These families get made and unmade. They're extended and they contract. But it's natural for families to eat together, so when someone gets a little extra money, there's a barbecue in the park. The problem is keeping the riffraff out. This can be tricky for homeless people on public property.
In the public's eyes, these family members are the riffraff. Society's reflexive disdain puts homeless people at a disadvantage when dealing with society at large. This disadvantage is enshrined in law, because by definition a homeless person is trespassing.
Also, people in general seem afraid of the homeless. This vague fear causes continuing indignation and hurt feelings, especially among homeless women.

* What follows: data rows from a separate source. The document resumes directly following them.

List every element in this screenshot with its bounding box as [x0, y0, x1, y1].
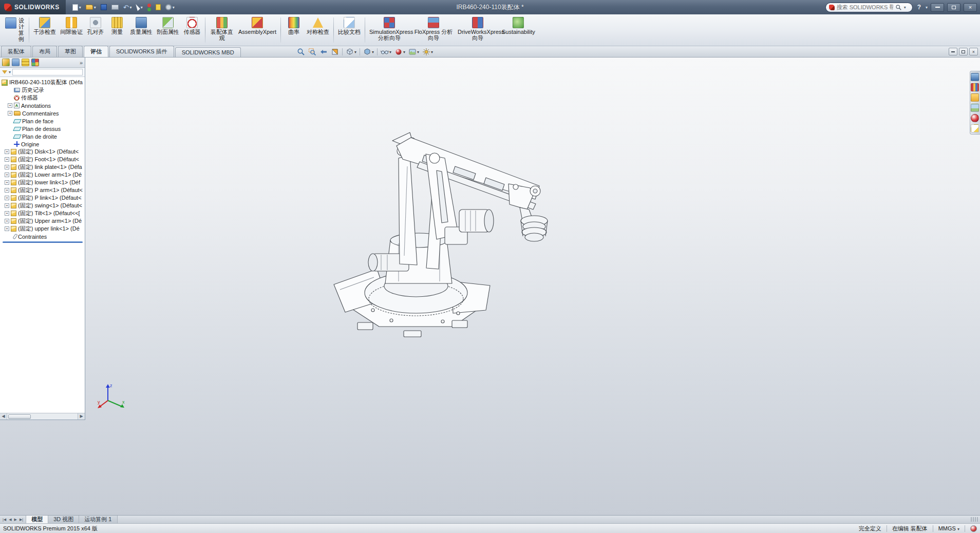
tree-item-component[interactable]: +(固定) Tilt<1> (Défaut<<[ — [2, 210, 85, 217]
tab-evaluate[interactable]: 评估 — [84, 46, 108, 57]
measure-button[interactable]: 测量 — [106, 15, 128, 45]
mass-properties-button[interactable]: 质量属性 — [128, 15, 155, 45]
symmetry-check-button[interactable]: 对称检查 — [305, 15, 331, 45]
last-tab-button[interactable]: ▶| — [18, 518, 24, 522]
expand-icon[interactable]: + — [5, 157, 9, 162]
expand-icon[interactable]: + — [5, 165, 9, 169]
design-study-button[interactable]: 设计算例 — [3, 15, 27, 45]
filter-funnel-icon[interactable] — [2, 70, 7, 74]
status-help-sphere-icon[interactable] — [970, 525, 977, 532]
assemblyxpert-button[interactable]: AssemblyXpert — [236, 15, 278, 45]
tree-item-front-plane[interactable]: Plan de face — [2, 117, 85, 125]
hole-alignment-button[interactable]: 孔对齐 — [85, 15, 106, 45]
file-properties-button[interactable] — [154, 3, 162, 11]
expand-icon[interactable]: + — [5, 226, 9, 231]
sustainability-button[interactable]: Sustainability — [500, 15, 537, 45]
undo-button[interactable]: ↶▾ — [122, 3, 134, 12]
tree-item-history[interactable]: 历史记录 — [2, 86, 85, 94]
tab-assembly[interactable]: 装配体 — [1, 46, 31, 57]
section-view-button[interactable] — [330, 47, 340, 56]
tree-item-component[interactable]: +(固定) Upper arm<1> (Dé — [2, 217, 85, 225]
design-library-tab-icon[interactable] — [971, 83, 979, 91]
robot-3d-model[interactable] — [85, 58, 980, 515]
tree-item-annotations[interactable]: +AAnnotations — [2, 102, 85, 109]
restore-button[interactable] — [947, 3, 960, 12]
interference-check-button[interactable]: 干涉检查 — [31, 15, 58, 45]
tree-item-mates[interactable]: Contraintes — [2, 233, 85, 240]
filter-dropdown[interactable]: ▾ — [9, 70, 11, 74]
sensor-button[interactable]: 传感器 — [181, 15, 203, 45]
custom-properties-tab-icon[interactable] — [971, 124, 979, 132]
tree-item-comments[interactable]: +Commentaires — [2, 109, 85, 117]
save-button[interactable] — [99, 3, 108, 11]
tab-bar-grip[interactable] — [971, 517, 978, 522]
expand-icon[interactable]: + — [8, 103, 12, 108]
doc-close-button[interactable]: × — [969, 48, 978, 55]
tab-mbd[interactable]: SOLIDWORKS MBD — [175, 47, 241, 57]
driveworksxpress-button[interactable]: DriveWorksXpress 向导 — [456, 15, 500, 45]
clearance-verify-button[interactable]: 间隙验证 — [58, 15, 85, 45]
file-explorer-tab-icon[interactable] — [971, 93, 979, 102]
filter-input[interactable] — [12, 69, 83, 75]
tree-item-component[interactable]: +(固定) upper link<1> (Dé — [2, 225, 85, 233]
tree-item-component[interactable]: +(固定) Disk<1> (Défaut< — [2, 148, 85, 156]
expand-icon[interactable]: + — [5, 149, 9, 154]
manager-overflow-chevron[interactable]: » — [80, 60, 83, 66]
apply-scene-button[interactable]: ▾ — [407, 47, 420, 56]
tree-root-assembly[interactable]: IRB460-240-110装配体 (Défa — [2, 79, 85, 86]
print-button[interactable] — [110, 4, 120, 11]
tree-item-component[interactable]: +(固定) P link<1> (Défaut< — [2, 194, 85, 202]
tree-item-component[interactable]: +(固定) P arm<1> (Défaut< — [2, 186, 85, 194]
zoom-to-area-button[interactable] — [307, 47, 317, 56]
expand-icon[interactable]: + — [5, 196, 9, 200]
property-manager-tab-icon[interactable] — [12, 59, 20, 66]
tree-item-component[interactable]: +(固定) Foot<1> (Défaut< — [2, 156, 85, 163]
tree-item-component[interactable]: +(固定) swing<1> (Défaut< — [2, 202, 85, 210]
doc-restore-button[interactable] — [959, 48, 968, 55]
hide-show-items-button[interactable]: ▾ — [380, 47, 392, 56]
expand-icon[interactable]: + — [5, 219, 9, 223]
help-button[interactable]: ? — [916, 4, 922, 11]
next-tab-button[interactable]: ▶ — [13, 518, 18, 522]
configuration-manager-tab-icon[interactable] — [22, 59, 29, 66]
tab-layout[interactable]: 布局 — [32, 46, 57, 57]
view-settings-button[interactable]: ▾ — [421, 47, 434, 56]
curvature-button[interactable]: 曲率 — [283, 15, 305, 45]
display-style-button[interactable]: ▾ — [362, 47, 375, 56]
panel-horizontal-scrollbar[interactable]: ◀ ▶ — [0, 413, 85, 420]
close-button[interactable]: × — [964, 3, 977, 12]
graphics-viewport[interactable]: z x y — [0, 58, 980, 515]
search-input[interactable] — [837, 4, 893, 10]
assembly-visualization-button[interactable]: 装配体直观 — [208, 15, 236, 45]
scroll-left-arrow[interactable]: ◀ — [0, 413, 7, 420]
tree-item-top-plane[interactable]: Plan de dessus — [2, 125, 85, 132]
minimize-button[interactable] — [931, 3, 944, 12]
search-scope-dropdown[interactable]: ▾ — [904, 5, 906, 10]
tab-addins[interactable]: SOLIDWORKS 插件 — [109, 46, 174, 57]
doc-minimize-button[interactable] — [949, 48, 957, 55]
first-tab-button[interactable]: |◀ — [2, 518, 7, 522]
section-properties-button[interactable]: 剖面属性 — [155, 15, 181, 45]
expand-icon[interactable]: + — [5, 188, 9, 193]
select-button[interactable]: ▾ — [135, 3, 144, 12]
tree-item-component[interactable]: +(固定) Lower arm<1> (Dé — [2, 171, 85, 179]
search-icon[interactable] — [895, 4, 902, 11]
tree-item-origin[interactable]: Origine — [2, 140, 85, 148]
display-manager-tab-icon[interactable] — [31, 59, 39, 66]
resources-tab-icon[interactable] — [971, 73, 979, 81]
expand-icon[interactable]: + — [5, 173, 9, 177]
rebuild-button[interactable] — [146, 3, 153, 12]
expand-icon[interactable]: + — [5, 180, 9, 185]
tree-item-right-plane[interactable]: Plan de droite — [2, 132, 85, 140]
tree-item-component[interactable]: +(固定) link plate<1> (Défa — [2, 163, 85, 171]
edit-appearance-button[interactable]: ▾ — [393, 47, 406, 56]
expand-icon[interactable]: + — [5, 211, 9, 216]
scroll-thumb[interactable] — [8, 414, 31, 419]
expand-icon[interactable]: + — [5, 203, 9, 208]
prev-tab-button[interactable]: ◀ — [8, 518, 12, 522]
help-search-box[interactable]: ▾ — [825, 3, 913, 12]
motion-study-tab[interactable]: 运动算例 1 — [79, 516, 117, 523]
open-button[interactable]: ▾ — [84, 4, 98, 11]
view-orientation-button[interactable]: ▾ — [345, 47, 357, 56]
tree-item-component[interactable]: +(固定) lower link<1> (Déf — [2, 179, 85, 186]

There's one significant exception to this fear. Invading a homeless person's privacy seems to come naturally to many people. Homeless people may actually need more privacy than non-homeless people. It's a stressful life and takes time to digest.
Homeless people have the same right to privacy as anyone else. But many times you'd never know it, because people ask them the damnedest questions. Reporters are the worst, the homeless people say.
This all seems to cause and reinforce the societal invisibility of homeless people. They're right there in plain sight. But it seems that people tend to look at homeless people and not see people like themselves.
One ploy that has kept the riffraff out of the park in the past is the "bickering newlyweds" routine. This seems to be a park specialty. The Mayor and Miss Lamb demonstrate it.
The routine is a long, intensely complicated argument about their 15 sons. He took them to Oklahoma, and she wants them back. The Mayor is black and in his 50s. Miss Lamb is white and about 18. Think of it as the MacNeil-Lehrer Report hosted by Tonya Harding in an angry mood. Think of a no-contact WWF Homicide Match. Leave in the moronic absurdity but take out the S & M costumes. Miss Lamb's gown is by Uplift. Travel arrangements provided by ATA.
They should forget about selling plasma and just sell tickets to this. It would easily raise enough to buy carryout at Jake's for everybody. The Mayor says that "bickering newlyweds" has gotten rid of people they didn't like the looks of.
They tell homeless strangers not to bother women who come to the park. "We want women to feel safe when they are here," The Mayor says.
He's an interesting man, The Mayor. He has a B.A. in elementary education with a mathematics minor. He taught school but had five kids to send to college. Four of his five daughters are college graduates and he's still in touch with one or two of them. But The Mayor had an attraction to banks.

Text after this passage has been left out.